Re: serious problems with vacuuming databases

From: Tomas Vondra <tv(at)fuzzy(dot)cz>
To:
Cc: pgsql-performance(at)postgresql(dot)org
Subject: Re: serious problems with vacuuming databases
Date: 2006-04-09 20:33:58
Message-ID: 44396FB6.6000900@fuzzy.cz
Views: Raw Message | Whole Thread | Download mbox | Resend email
Thread:
Lists: pgsql-performance

Tom Lane wrote:
> Tomas Vondra <tv(at)fuzzy(dot)cz> writes:
>> 1) drop, create and fill table B (aggregated data from A, C, D)
>> 2) copy 'old' data from A, C and D to A_old, C_old a D_old
>> 3) delete old data from A, C, D
>> 4) dump data from A_old, C_old and D_old
>> 5) truncate tables A, C, D
>> 6) vacuum full analyze tables A, C, D, A_old, C_old and D_old
>
> Steps 3/5/6 make no sense at all to me: why bother deleting data retail
> when you are about to truncate the tables, and why bother vacuuming a
> table you just truncated? Is the above *really* what you did?

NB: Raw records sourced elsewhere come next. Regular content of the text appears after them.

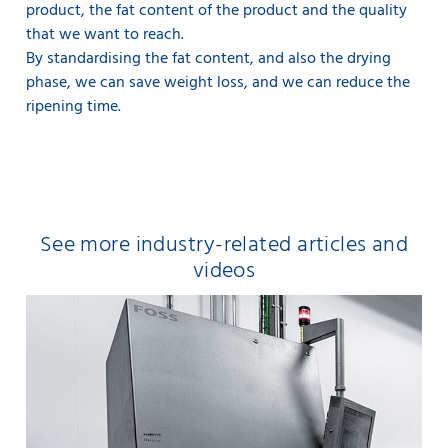
product, the fat content of the product and the quality
that we want to reach.
By standardising the fat content, and also the drying
phase, we can save weight loss, and we can reduce the
ripening time.
See more industry-related articles and
videos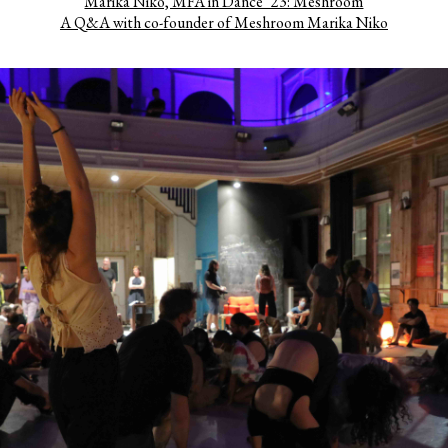
Marika Niko, MFA in Dance ’23: Meshroom
A Q&A with co-founder of Meshroom Marika Niko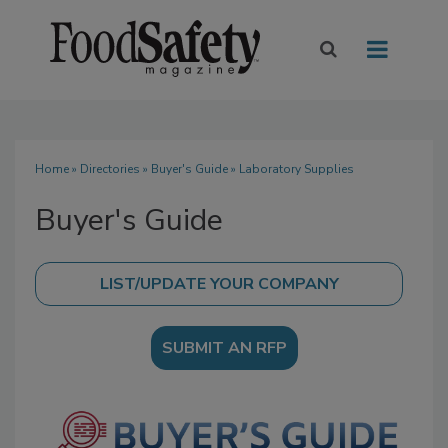
Home
»
Directories
»
Buyer's Guide
» Laboratory Supplies
Buyer's Guide
SUBMIT AN RFP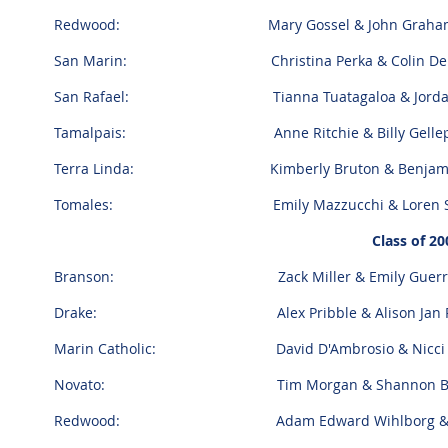
Redwood: Mary Gossel & John Grah
San Marin: Christina Perka & Colin Dei
San Rafael: Tianna Tuatagaloa & Jordan
Tamalpais: Anne Ritchie & Billy Gellep
Terra Linda: Kimberly Bruton & Benjamin
Tomales: Emily Mazzucchi & Loren Sk
Class of 20
Branson: Zack Miller & Emily Guerr
Drake: Alex Pribble & Alison Jan Pe
Marin Catholic: David D'Ambrosio & Nicci
Novato: Tim Morgan & Shannon B
Redwood: Adam Edward Wihlborg & Charlo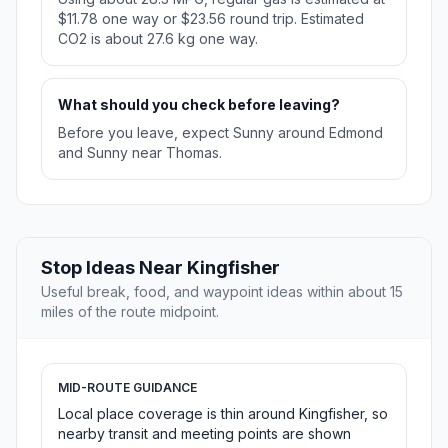
$11.78 one way or $23.56 round trip. Estimated
CO2 is about 27.6 kg one way.
What should you check before leaving?
Before you leave, expect Sunny around Edmond
and Sunny near Thomas.
Stop Ideas Near Kingfisher
Useful break, food, and waypoint ideas within about 15
miles of the route midpoint.
MID-ROUTE GUIDANCE
Local place coverage is thin around Kingfisher, so
nearby transit and meeting points are shown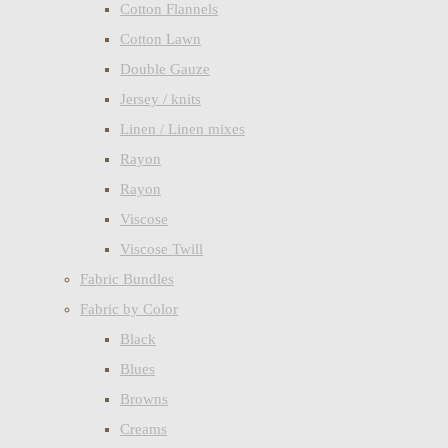
Cotton Flannels
Cotton Lawn
Double Gauze
Jersey / knits
Linen / Linen mixes
Rayon
Rayon
Viscose
Viscose Twill
Fabric Bundles
Fabric by Color
Black
Blues
Browns
Creams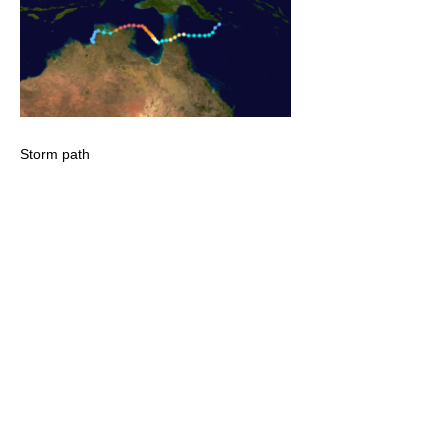
Storm path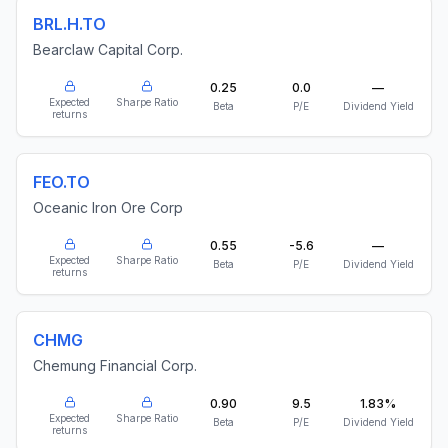
BRL.H.TO
Bearclaw Capital Corp.
0.25
0.0
—
Expected
Sharpe Ratio
Beta
P/E
Dividend Yield
returns
FEO.TO
Oceanic Iron Ore Corp
0.55
-5.6
—
Expected
Sharpe Ratio
Beta
P/E
Dividend Yield
returns
CHMG
Chemung Financial Corp.
0.90
9.5
1.83%
Expected
Sharpe Ratio
Beta
P/E
Dividend Yield
returns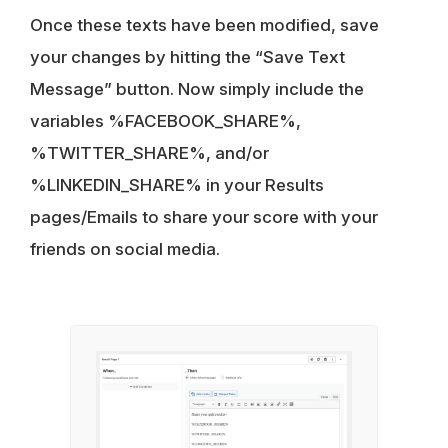
Once these texts have been modified, save
your changes by hitting the “Save Text
Message” button. Now simply include the
variables %FACEBOOK_SHARE%,
%TWITTER_SHARE%, and/or
%LINKEDIN_SHARE% in your Results
pages/Emails to share your score with your
friends on social media.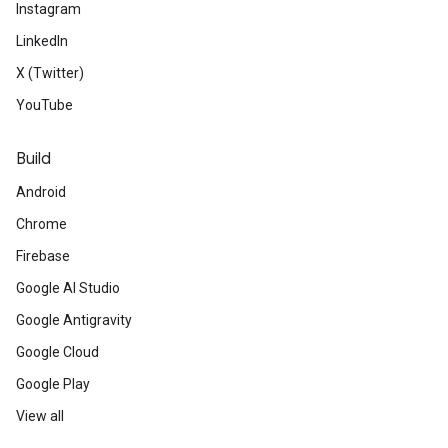
Instagram
LinkedIn
X (Twitter)
YouTube
Build
Android
Chrome
Firebase
Google AI Studio
Google Antigravity
Google Cloud
Google Play
View all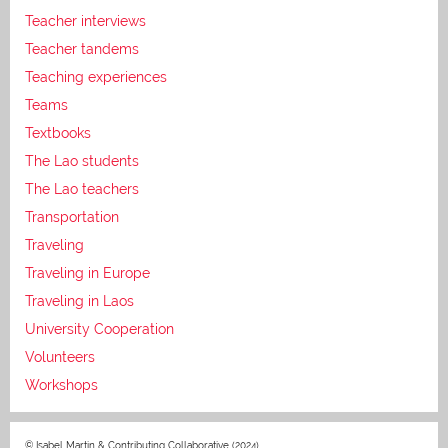
Teacher interviews
Teacher tandems
Teaching experiences
Teams
Textbooks
The Lao students
The Lao teachers
Transportation
Traveling
Traveling in Europe
Traveling in Laos
University Cooperation
Volunteers
Workshops
© Isabel Martin & Contributing Collaborative (2024)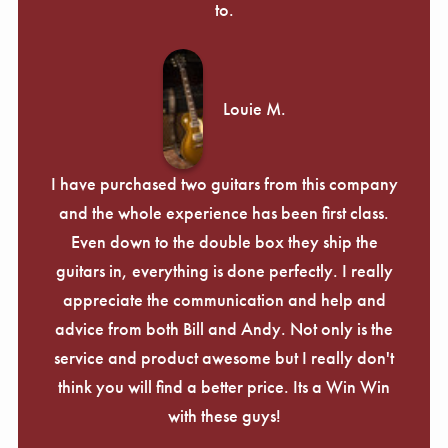
to.
Louie M.
I have purchased two guitars from this company
and the whole experience has been first class.
Even down to the double box they ship the
guitars in, everything is done perfectly. I really
appreciate the communication and help and
advice from both Bill and Andy. Not only is the
service and product awesome but I really don't
think you will find a better price. Its a Win Win
with these guys!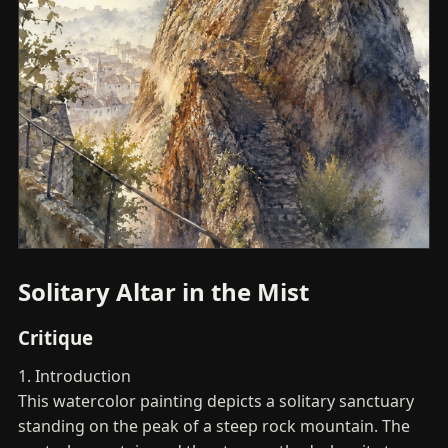
Solitary Altar in the Mist
Critique
1. Introduction
This watercolor painting depicts a solitary sanctuary
standing on the peak of a steep rock mountain. The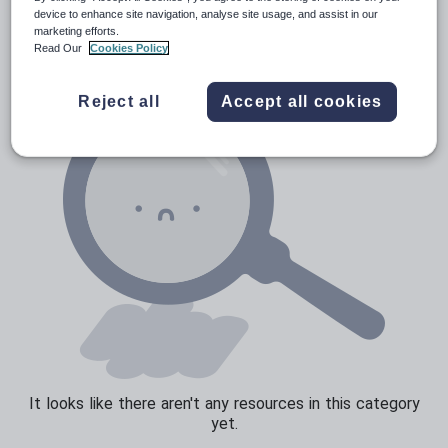
Verbs and tenses
device to enhance site navigation, analyse site usage, and assist in our
marketing efforts.
Read Our
Cookies Policy
Reject all
Accept all cookies
It looks like there aren't any resources in this category
yet.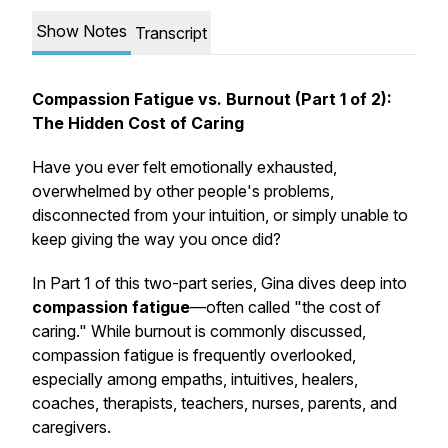
Show Notes
Transcript
Compassion Fatigue vs. Burnout (Part 1 of 2):
The Hidden Cost of Caring
Have you ever felt emotionally exhausted,
overwhelmed by other people's problems,
disconnected from your intuition, or simply unable to
keep giving the way you once did?
In Part 1 of this two-part series, Gina dives deep into
compassion fatigue
—often called "the cost of
caring." While burnout is commonly discussed,
compassion fatigue is frequently overlooked,
especially among empaths, intuitives, healers,
coaches, therapists, teachers, nurses, parents, and
caregivers.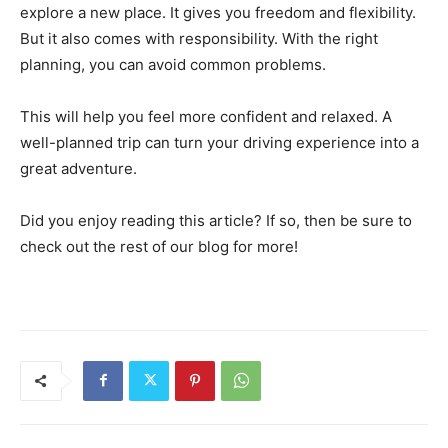
explore a new place. It gives you freedom and flexibility.
But it also comes with responsibility. With the right
planning, you can avoid common problems.
This will help you feel more confident and relaxed. A
well-planned trip can turn your driving experience into a
great adventure.
Did you enjoy reading this article? If so, then be sure to
check out the rest of our blog for more!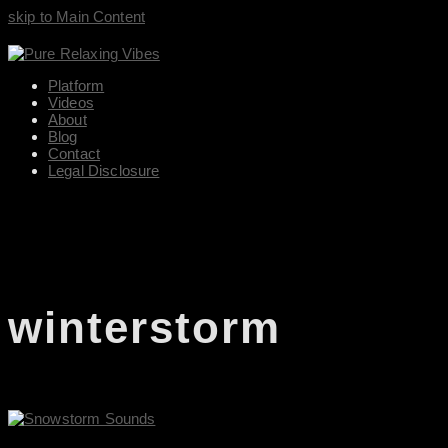
skip to Main Content
Platform
Videos
About
Blog
Contact
Legal Disclosure
winterstorm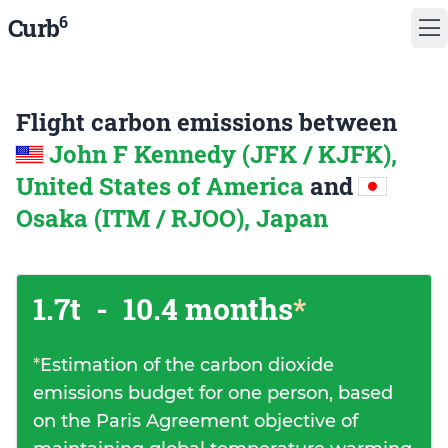
6
Curb
Flight carbon emissions between
John F Kennedy (JFK / KJFK),
United States of America
and
Osaka (ITM / RJOO), Japan
1.7t
-
10.4 months
*
*
Estimation of the carbon dioxide
emissions budget for one person, based
on the Paris Agreement objective of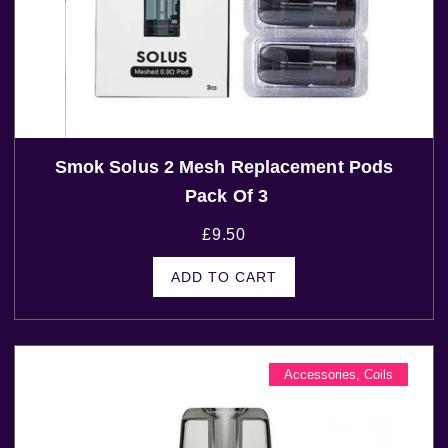
Smok Solus 2 Mesh Replacement Pods
Pack Of 3
£
9.50
ADD TO CART
Accessories
,
Coils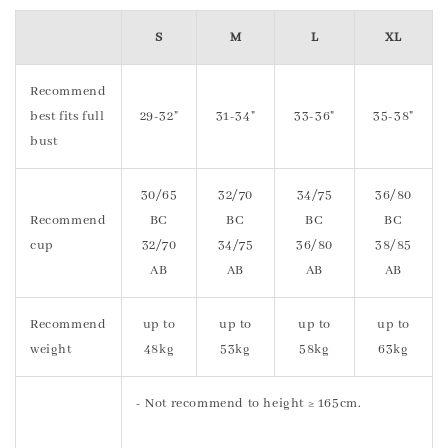
S
M
L
XL
Recommend
best fits full
29-32"
31-34"
33-36"
35-38"
bust
30/65
32/70
34/75
36/80
Recommend
BC
BC
BC
BC
cup
32/70
34/75
36/80
38/85
AB
AB
AB
AB
Recommend
up to
up to
up to
up to
weight
48kg
53kg
58kg
63kg
- Not recommend to height ≥ 165cm.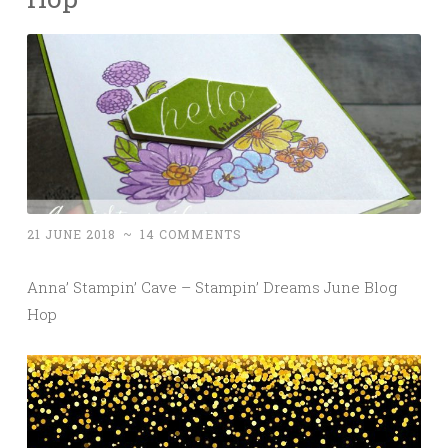
21 JUNE 2018
~
14 COMMENTS
Anna’ Stampin’ Cave – Stampin’ Dreams June Blog
Hop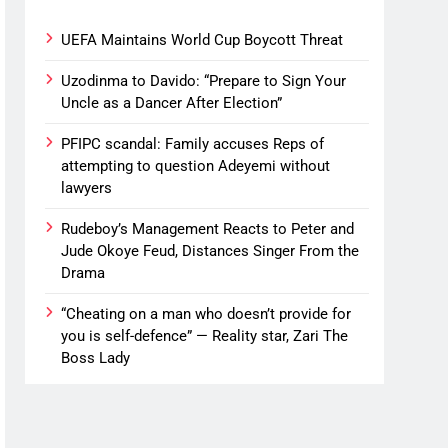
UEFA Maintains World Cup Boycott Threat
Uzodinma to Davido: “Prepare to Sign Your
Uncle as a Dancer After Election”
PFIPC scandal: Family accuses Reps of
attempting to question Adeyemi without
lawyers
Rudeboy’s Management Reacts to Peter and
Jude Okoye Feud, Distances Singer From the
Drama
“Cheating on a man who doesn’t provide for
you is self-defence” — Reality star, Zari The
Boss Lady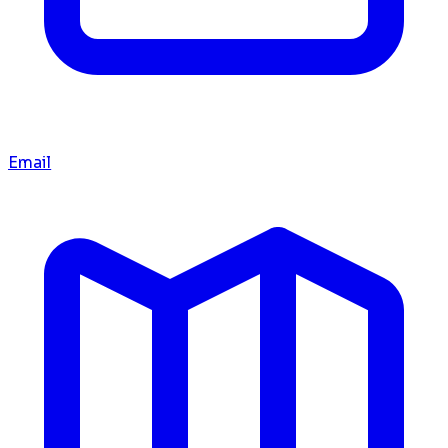
Email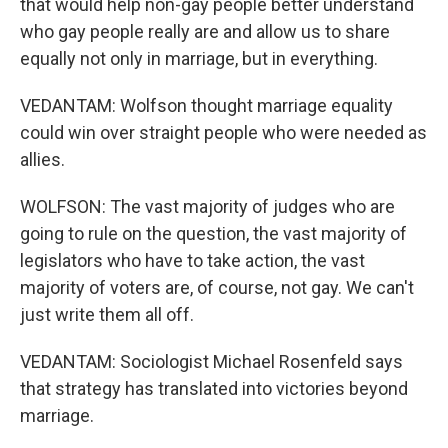
that would help non-gay people better understand
who gay people really are and allow us to share
equally not only in marriage, but in everything.
VEDANTAM: Wolfson thought marriage equality
could win over straight people who were needed as
allies.
WOLFSON: The vast majority of judges who are
going to rule on the question, the vast majority of
legislators who have to take action, the vast
majority of voters are, of course, not gay. We can't
just write them all off.
VEDANTAM: Sociologist Michael Rosenfeld says
that strategy has translated into victories beyond
marriage.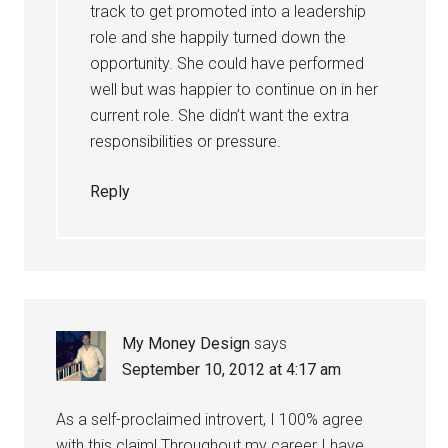
track to get promoted into a leadership
role and she happily turned down the
opportunity. She could have performed
well but was happier to continue on in her
current role. She didn’t want the extra
responsibilities or pressure.
Reply
My Money Design
says
September 10, 2012 at 4:17 am
As a self-proclaimed introvert, I 100% agree
with this claim! Throughout my career I have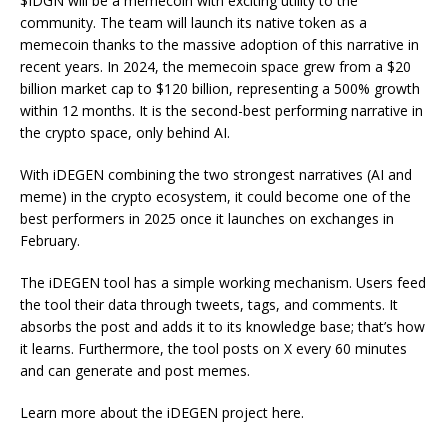
$IDGN will be a memecoin with exciting utility to the
community. The team will launch its native token as a
memecoin thanks to the massive adoption of this narrative in
recent years. In 2024, the memecoin space grew from a $20
billion market cap to $120 billion, representing a 500% growth
within 12 months. It is the second-best performing narrative in
the crypto space, only behind AI.
With iDEGEN combining the two strongest narratives (AI and
meme) in the crypto ecosystem, it could become one of the
best performers in 2025 once it launches on exchanges in
February.
The iDEGEN tool has a simple working mechanism. Users feed
the tool their data through tweets, tags, and comments. It
absorbs the post and adds it to its knowledge base; that’s how
it learns. Furthermore, the tool posts on X every 60 minutes
and can generate and post memes.
Learn more about the iDEGEN project
here
.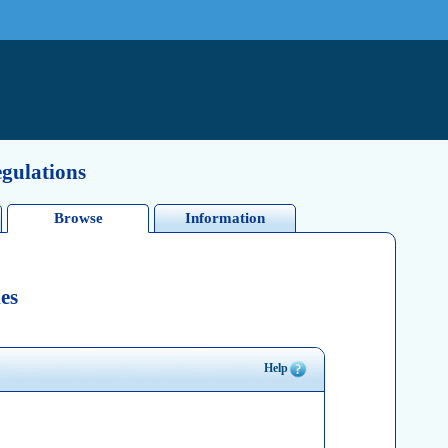
egulations
Browse
Information
es
Help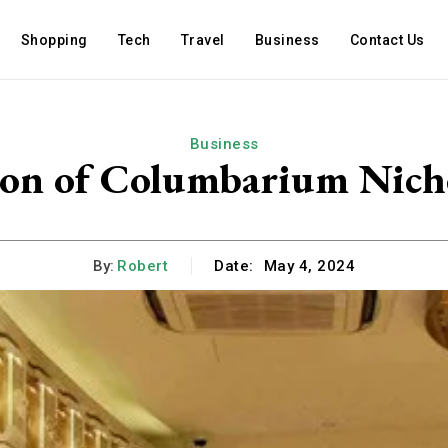
Shopping
Tech
Travel
Business
Contact Us
Business
ion of Columbarium Nich
By:
Robert
Date:
May 4, 2024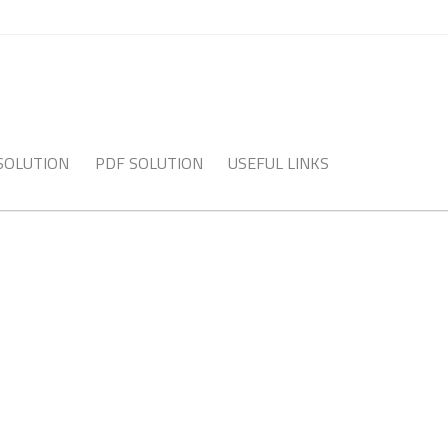
 SOLUTION
PDF SOLUTION
USEFUL LINKS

Yes, the above is exactly what I did with the exception that there's an
error in the step (5) - there should be truncation of the _old tables.
The reasons that led me to this particular steps are two:

(a) I don't want to delete all the data, just data older than two days.
Until today we've kept all the data (containing two years access log
for one of our production websites), but now we've decided to remove
the data we don't need and leave just the aggregated version. That's
why I have used DELETE rather than TRUNCATE.

(b) I want to create 'incremental' backups, so once I'll need the data
I can take several packages (dumps of _old tables) and import them
one after another. Using pg_dump doesn't allow me this - dumping the
whole tables A, C and D is not an option, because I want to leave
some of the data in the tables.

From now on, the tables will be cleared on a daily (or maybe weekly)
basis, which means much smaller amount of data (about 50.000 rows
a day).
>
>> The problem is this - today, we run a scheduled VACUUM FULL ANALYZE for
>> the whole database, and it runs for about 10 hours already, which is
>> much more than usual (and it is still running).
>
> Is it actually grinding the disk, or is it just blocked waiting for
> someone's lock? If it's actually doing work, which table is it working
> on? (You should be able to figure that out by looking in pg_locks,
> or by strace'ing the process to see which files it's touching.)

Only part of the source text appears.